Alhierd Bacharevič ist einer der bekanntesten belarussischen Schriftsteller. Er schreibt über die Unfreiheit der Sprache, Nationalismus, Putinismus. Nun erhält er den Leipziger Buchpreis zur Europäischen Verständigung

Von Jens Uthoff

Alhierd Bacharevič ist nun wirklich kein Typ, der großspurig daherkommt. Der belarussische Schriftsteller spricht bedacht, wägt seine Worte genau ab, schaut zwischendurch nachdenklich aus dem Fenster. Oder er zieht spöttisch die Augenbrauen hoch, wenn er sich darüber lustig macht, dass die Deutschen bei osteuropäischen und belarussischen Namen auf den Buchdeckeln zurückhaltend beim Kauf seien. Er und seine Frau – die Dichterin Julia Cimafiejeva – hätten es auf dem deutschen Buchmarkt wohl leichter mit einfacher auszusprechenden Namen, sagt er. „Ich habe mir schon einen neuen Namen für mich ausgedacht“, sagt er etwas verschmitzt, „er lautet: Raman Durnota. Das kann man gut aussprechen, und es bedeutet im Belarussischen: ‚Der Roman der Dummheit‘.“

Wenn einer wie Bacharevič sich selbst nun seherische Fähigkeiten attestiert, wirkt das also nicht vermessen. Über sein Hauptwerk „Europas Hunde“, das in seinem Heimatland Belarus 2017 erschienen ist, sagt er: „Dieser Roman ist eine Prophezeiung, auch wenn das ein bisschen komisch klingt.“ Damals habe niemand den Belarussen oder den Ukrainern zuhören wollen. „Schon als Putin an die Macht kam, wussten wir, wohin das führen könnte. Wir lebten im Schatten des Monsters Russland. Aber wir waren klein und unsichtbar.“

In dem Mammutwerk, das 2024 im Verlag Voland & Quist auf Deutsch erschien und 740 Seiten dick ist, entwirft Bacharevič im abschließenden Kapitel die Vision eines neuen Russischen Großreichs im Jahr 2050, das sich Belarus vollständig einverleibt hat und das abgeschottet ist von Europa. In Europa exisitieren derweil wieder Nationalstaaten wie vor der Gründung der Europäischen Union. Ohne Reisefreiheit, ohne Euro. Die Entwicklungen kommen einem bekannt vor.

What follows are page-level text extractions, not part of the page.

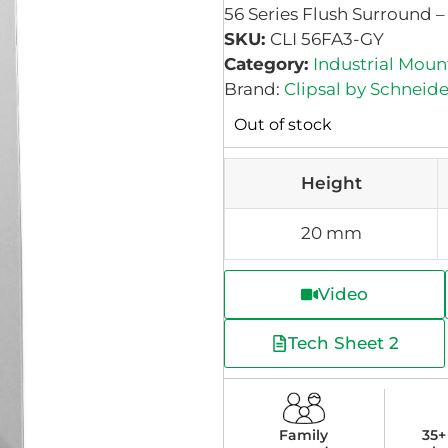
56 Series Flush Surround –
SKU:
CLI 56FA3-GY
Category:
Industrial Moun
Brand:
Clipsal by Schneide
Out of stock
Height
20 mm
Video
Tech Sheet 2
Family
35+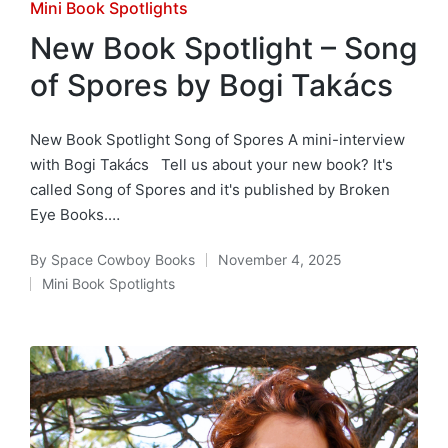
Posted
Mini Book Spotlights
in
New Book Spotlight – Song
of Spores by Bogi Takács
New Book Spotlight Song of Spores A mini-interview
with Bogi Takács Tell us about your new book? It's
called Song of Spores and it's published by Broken
Eye Books.…
By
Space Cowboy Books
November 4, 2025
Posted
Mini Book Spotlights
by
Posted
in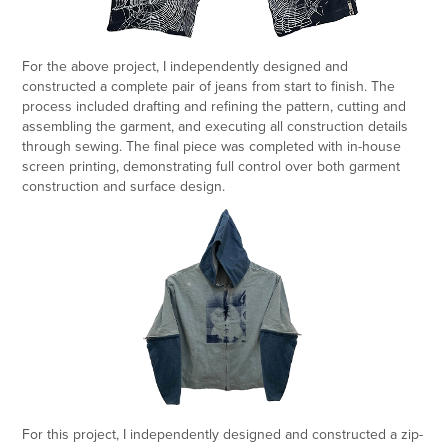
For the above project, I independently designed and
constructed a complete pair of jeans from start to finish. The
process included drafting and refining the pattern, cutting and
assembling the garment, and executing all construction details
through sewing. The final piece was completed with in-house
screen printing, demonstrating full control over both garment
construction and surface design.
For this project, I independently designed and constructed a zip-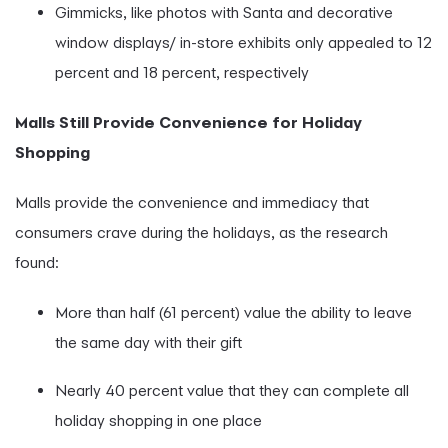
Gimmicks, like photos with Santa and decorative
window displays/ in-store exhibits only appealed to 12
percent and 18 percent, respectively
Malls Still Provide Convenience for Holiday
Shopping
Malls provide the convenience and immediacy that
consumers crave during the holidays, as the research
found:
More than half (61 percent) value the ability to leave
the same day with their gift
Nearly 40 percent value that they can complete all
holiday shopping in one place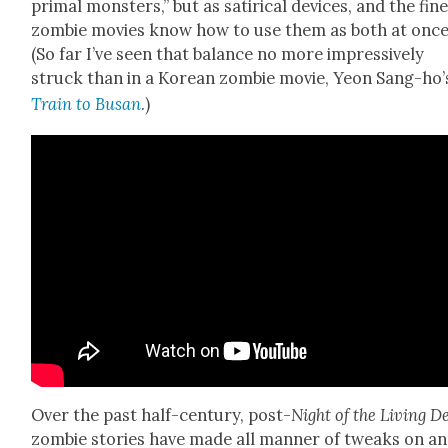
pri­mal mon­sters,” but as satir­i­cal devices, and the fin
zom­bie movies know how to use them as both at once
(So far I’ve seen that bal­ance no more impres­sive­ly
struck than in a Kore­an zom­bie movie, Yeon Sang-ho’
Train to Busan
.)
Over the past half-cen­tu­ry, post-
Night of the Liv­ing
D
zom­bie sto­ries have made all man­ner of tweaks on a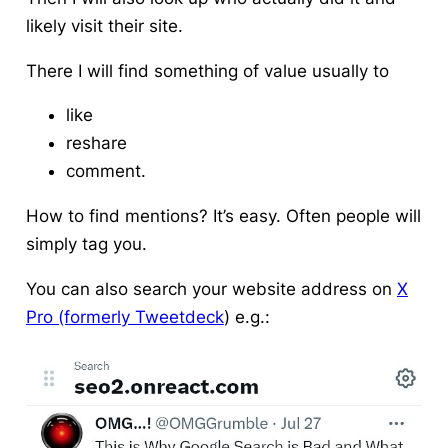
likely visit their site.
There I will find something of value usually to
like
reshare
comment.
How to find mentions?
It’s easy. Often people will
simply tag you.
You can also search your website address on
X
Pro (formerly Tweetdeck
) e.g.: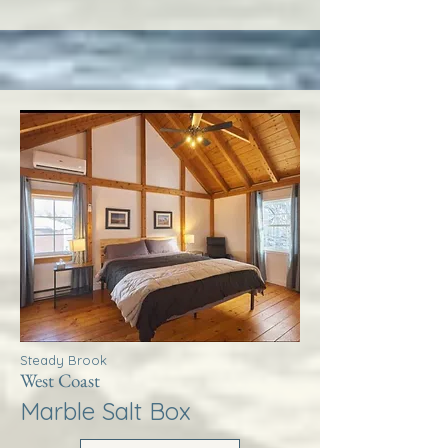
Steady Brook
West Coast
Marble Salt Box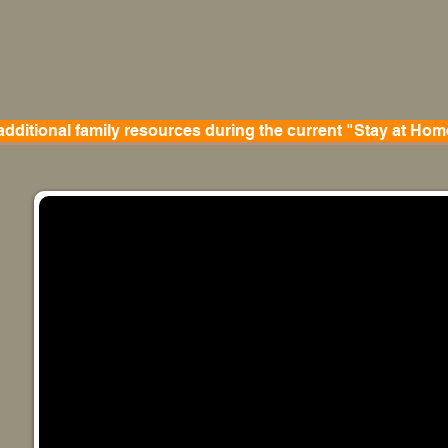
 additional family resources during the current "Stay at Hom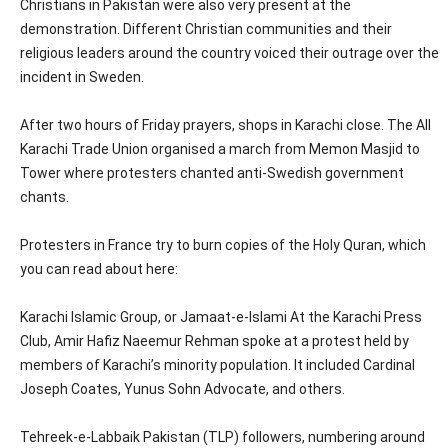
Christians in Pakistan were also very present at the
demonstration. Different Christian communities and their
religious leaders around the country voiced their outrage over the
incident in Sweden.
After two hours of Friday prayers, shops in Karachi close. The All
Karachi Trade Union organised a march from Memon Masjid to
Tower where protesters chanted anti-Swedish government
chants.
Protesters in France try to burn copies of the Holy Quran, which
you can read about here:
Karachi Islamic Group, or Jamaat-e-Islami At the Karachi Press
Club, Amir Hafiz Naeemur Rehman spoke at a protest held by
members of Karachi’s minority population. It included Cardinal
Joseph Coates, Yunus Sohn Advocate, and others.
Tehreek-e-Labbaik Pakistan (TLP) followers, numbering around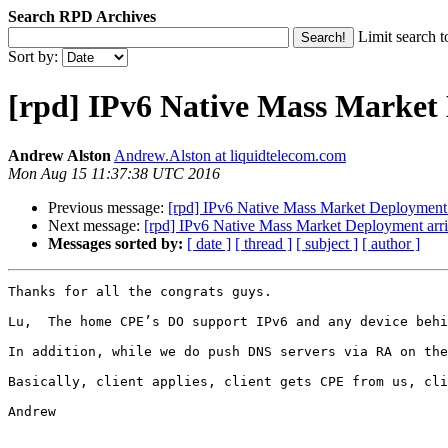
Search RPD Archives
Limit search t
Sort by:
[rpd] IPv6 Native Mass Market 
Andrew Alston
Andrew.Alston at liquidtelecom.com
Mon Aug 15 11:37:38 UTC 2016
Previous message:
[rpd] IPv6 Native Mass Market Deployment 
Next message:
[rpd] IPv6 Native Mass Market Deployment arr
Messages sorted by:
[ date ]
[ thread ]
[ subject ]
[ author ]
Thanks for all the congrats guys.

Lu,  The home CPE’s DO support IPv6 and any device behi
In addition, while we do push DNS servers via RA on the
Basically, client applies, client gets CPE from us, cli
Andrew
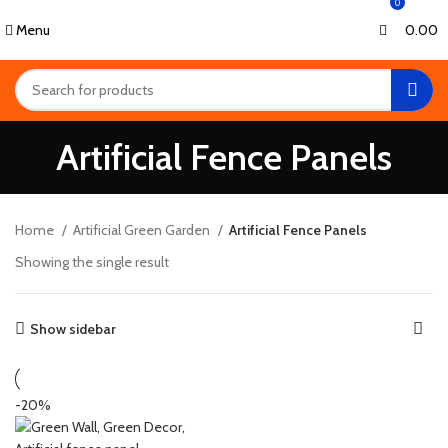
0
0
Menu
0.00
Artificial Fence Panels
Home
Artificial Green Garden
Artificial Fence Panels
Showing the single result
Show sidebar
-20%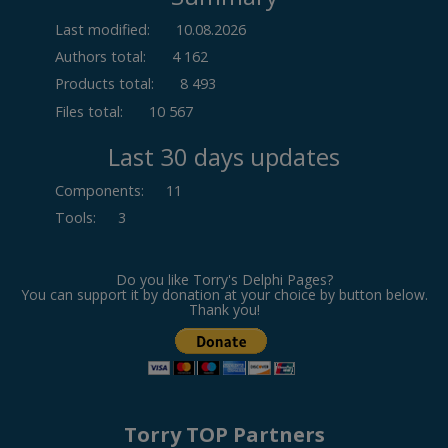
Last modified:
10.08.2026
Authors total:
4 162
Products total:
8 493
Files total:
10 567
Last 30 days updates
Components
:
11
Tools
:
3
Do you like Torry's Delphi Pages?
You can support it by donation at your choice by button below.
Thank you!
Torry TOP Partners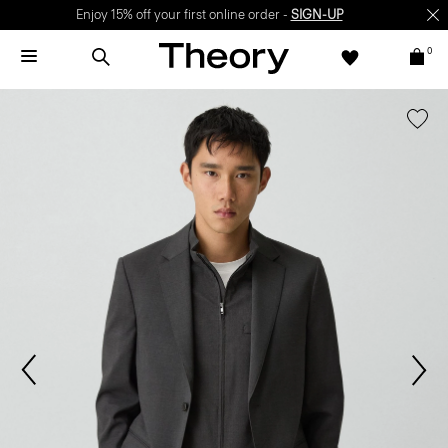
Enjoy 15% off your first online order -
SIGN-UP
0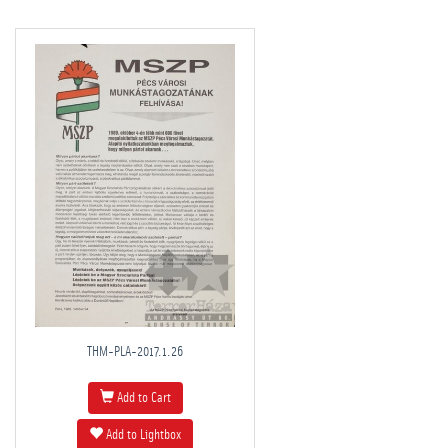
THM-PLA-2017.1.26
Add to Cart
Add to Lightbox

Dies ist nur ein winziger Ausschnitt eines Werks, das in sechs große Kapitel gegliedert ist und sich zum Beispiel mit Sprachphilosophie, der Utopie des Imperiums und (belarussischem) Nationalismus befasst. Es spielt unter anderem in Minsk, Hamburg, Prag, Paris, Erkrath am Neandertal, Vilnius. Und es endet in Berlin, das im Jahr 2050 eine Art neue 1920er erlebt.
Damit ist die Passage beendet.